Answer:
if you dont know answers then i dont see why you should be driving
Explanation:
After a country loses a war it would be logical that to keep citizens’ enthusiasm up, it would be required to disinform the citizens for them to continue working hard and not revolting. Unfortunately disinforming citizens wasn’t the only tactic governments like Germany used to counter loss of enthusiasm upon their citizens. Arresting protestors, propaganda, abusive police powers, and censorship were also tactics Germany used to combat loss of enthusiasm. Examples of propaganda Germany publicized were normally pictures with resilient soldiers saying things like “we’re almost there” and other phrases to keep citizens' hopes up and even enlist to go to war.
The Treaty of Versailles was created after WWI to get things even with all countries affected by the war. This left Germany in a very bad position considering all the debts they had to pay to the other countries they hurt. With this high debt and lingering guilt, it left Germany with anger worthy of starting another war. Germany ended up disinforming their population and deluding their population into thinking it was the fault of minorities like Jews that caused the mishaps of war.
Haha did the dirty deed
hope it helps :):):)
The book The Silence of the Lambs was composed by Thomas Harris, this it the second novel in his arrangement about the psychopathic barbarian Hannibal Lector, a virtuoso driving force specialist with mind blowing forces of finding. The epic revolves around freshman FBI specialist Clarice Starling and her endeavors to stop the twisted sequential executioner Buffalo Bill, a lunatic who snatches overweight ladies and starves them before cleaning them with the aim of wearing their skin.

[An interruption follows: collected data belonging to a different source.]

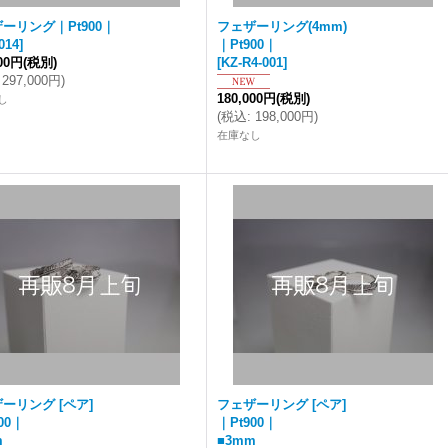
ーリング｜Pt900｜
フェザーリング(4mm)
014
]
｜Pt900｜
000円
(税別)
[
KZ-R4-001
]
297,000円
)
180,000円
(税別)
し
(
税込
:
198,000円
)
在庫なし
ーリング [ペア]
フェザーリング [ペア]
00｜
｜Pt900｜
m
■3mm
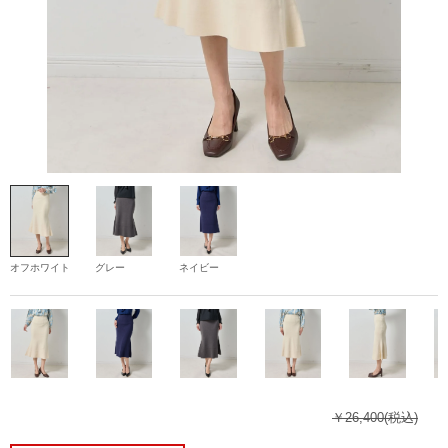
オフホワイト
グレー
ネイビー
￥26,400
(税込)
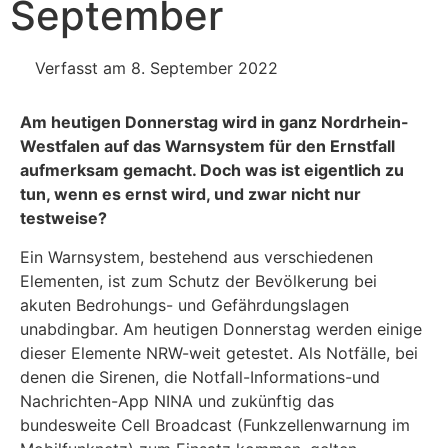
September
Verfasst am 8. September 2022
Am heutigen Donnerstag wird in ganz Nordrhein-
Westfalen auf das Warnsystem für den Ernstfall
aufmerksam gemacht. Doch was ist eigentlich zu
tun, wenn es ernst wird, und zwar nicht nur
testweise?
Ein Warnsystem, bestehend aus verschiedenen
Elementen, ist zum Schutz der Bevölkerung bei
akuten Bedrohungs- und Gefährdungslagen
unabdingbar. Am heutigen Donnerstag werden einige
dieser Elemente NRW-weit getestet. Als Notfälle, bei
denen die Sirenen, die Notfall-Informations-und
Nachrichten-App NINA und zukünftig das
bundesweite Cell Broadcast (Funkzellenwarnung im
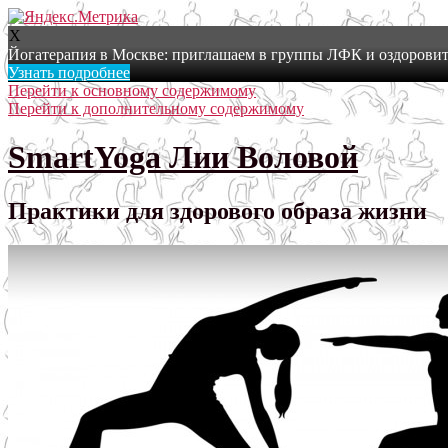
X
Йогатерапия в Москве: приглашаем в группы ЛФК и оздоровит
Узнать подробнее
Перейти к основному содержимому
Перейти к дополнительному содержимому
SmartYoga Лии Воловой
Практики для здорового образа жизни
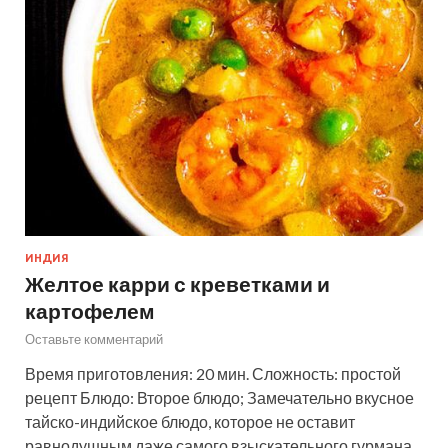
ИНДИЯ
Желтое карри с креветками и
картофелем
Оставьте комментарий
Время приготовления: 20 мин. Сложность: простой
рецепт Блюдо: Второе блюдо; Замечательно вкусное
тайско-индийское блюдо, которое не оставит
равнодушным даже самого взыскательного гурмана.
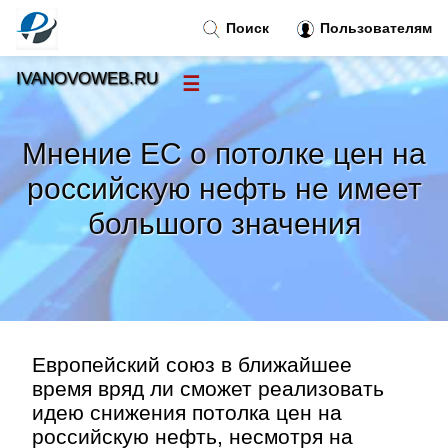
Поиск
Пользователям
IVANOVOWEB.RU
☰
Новости
»
Мнение ЕС о потолке цен на
Тренды новостей
»
российскую нефть не имеет
большого значения
Рубрики
»
Правила
»
Контакт
»
Европейский союз в ближайшее
время вряд ли сможет реализовать
идею снижения потолка цен на
российскую нефть, несмотря на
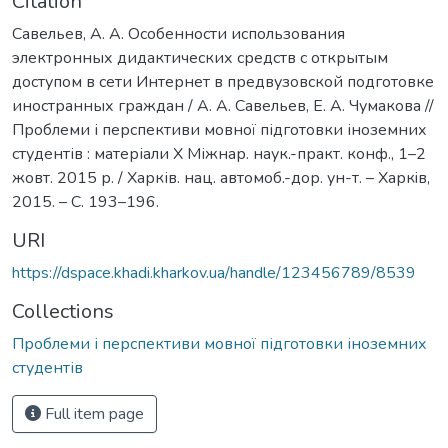
Citation
Савельев, А. А. Особенности использования
электронных дидактических средств с открытым
доступом в сети Интернет в предвузовской подготовке
иностранных граждан / А. А. Савельев, Е. А. Чумакова //
Проблеми і перспективи мовної підготовки іноземних
студентів : матеріали Х Міжнар. наук.-практ. конф., 1–2
жовт. 2015 р. / Харків. нац. автомоб.-дор. ун-т. – Харкiв,
2015. – С. 193–196.
URI
https://dspace.khadi.kharkov.ua/handle/123456789/8539
Collections
Проблеми і перспективи мовної підготовки іноземних
студентів
Full item page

Starling is sent to look for help from Lector, who is secured away an intensely monitored mental organization, for the homicides he has submitted. Lector offers to exchange his criminal profiling abilities trade for insights concerning Starling's vexed adolescence. Meanwhile, data acquired from Buffalo Bill's latest injured individual recommends that he is expanding the recurrence of his murders.
The stakes are additionally brought up when the girl of a conspicuous representative is hijacked. Under enormous weight from her leader, Starling further dives into her uncommon association with Lector and offers him an exchange from his present refuge to an establishment with progressively loosened up security in the event that he furnishes her with the genuine character of Buffalo Bill.

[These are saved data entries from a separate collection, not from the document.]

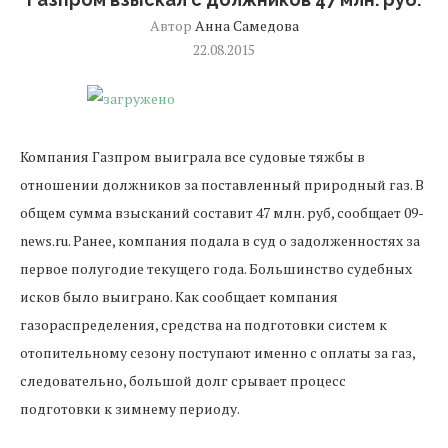
Автор
Анна Самедова
22.08.2015
Компания Газпром выиграла все судовые тяжбы в
отношении должников за поставленный природный газ. В
общем сумма взысканий составит 47 млн. руб, сообщает 09-
news.ru. Ранее, компания подала в суд о задолженностях за
первое полугодие текущего года. Большинство судебных
исков было выиграно. Как сообщает компания
газораспределения, средства на подготовки систем к
отопительному сезону поступают именно с оплаты за газ,
следовательно, большой долг срывает процесс
подготовки к зимнему периоду.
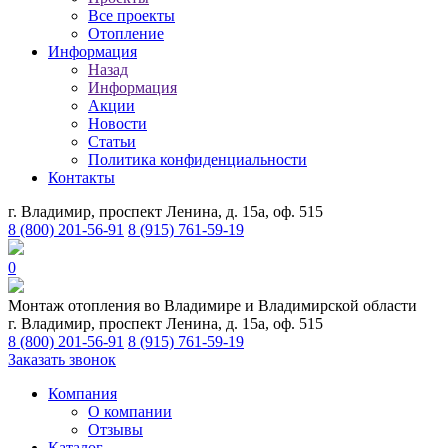
Все проекты
Отопление
Информация
Назад
Информация
Акции
Новости
Статьи
Политика конфиденциальности
Контакты
г. Владимир, проспект Ленина, д. 15а, оф. 515
8 (800) 201-56-91
8 (915) 761-59-19
0
Монтаж отопления во Владимире и Владимирской области
г. Владимир, проспект Ленина, д. 15а, оф. 515
8 (800) 201-56-91
8 (915) 761-59-19
Заказать звонок
Компания
О компании
Отзывы
Каталог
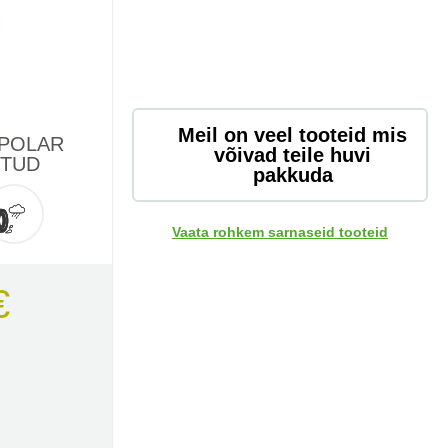
Meil on veel tooteid mis
 POLAR
võivad teile huvi
STUD
pakkuda
Vaata rohkem sarnaseid tooteid
€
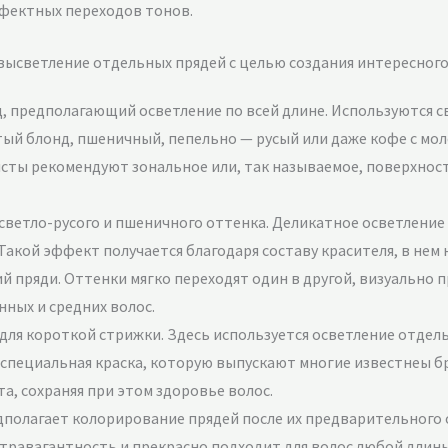
ффектных переходов тонов.
высветление отдельных прядей с целью создания интересного
, предполагающий осветление по всей длине. Используются 
й блонд, пшеничный, пепельно — русый или даже кофе с мол
исты рекомендуют зональное или, так называемое, поверхно
 светло-русого и пшеничного оттенка. Деликатное осветлени
акой эффект получается благодаря составу красителя, в нем
 пряди. Оттенки мягко переходят один в другой, визуально 
ных и средних волос.
для короткой стрижки. Здесь используется осветление отдельн
пециальная краска, которую выпускают многие известнеы брен
а, сохраняя при этом здоровье волос.
дполагает колорирование прядей после их предварительного 
травагантность и прекрасно подходит для волос любой длины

Lector utilizes the idea furthering his potential benefit and concurs just in the event that he can by and by present the data to the congressperson. Once at their gathering, Lector plays with the congressperson before giving her a bogus name that leads the FBI no place. Persuaded that Lector knows the executioner's actual character, Starling is compelled to exchange her most noticeably terrible waiting beloved memory, the shouting of sheep before their butcher, for data that at last leads her to Buffalo Bill.
Not long after, Lector kills his watchmen and breaks the shelter, leaving Starling to proceed with her examination all alone. In a last encounter, Starling is compelled to execute Buffalo Bill, yet spares the representative's girl and wins an advancement with the FBI. Lector writes to compliment Starling and guarantees her that, while he will execute once more, he won't seek after her
Cultural images and myths are nothing new, of course. Every culture has them. They provide a kind of glue that simultaneously helps to bond disparate people together into a unified whole and also helps explain and give order to a sometimes chaotic and confusing world. And Luce was hardly the first or only promoter of contrived or idealistic images.
The idealistic image of a "hero" goes as far back in time as civilization itself, because each civilization and culture needed role models to teach their young what they should aspire to become. During the Depression and World War II, Norman Rockwell's images of American home life -- and his "Four Freedoms" series in particular -- helped remind weary Americans what they were fighting to preserve -- and raised millions in war bonds.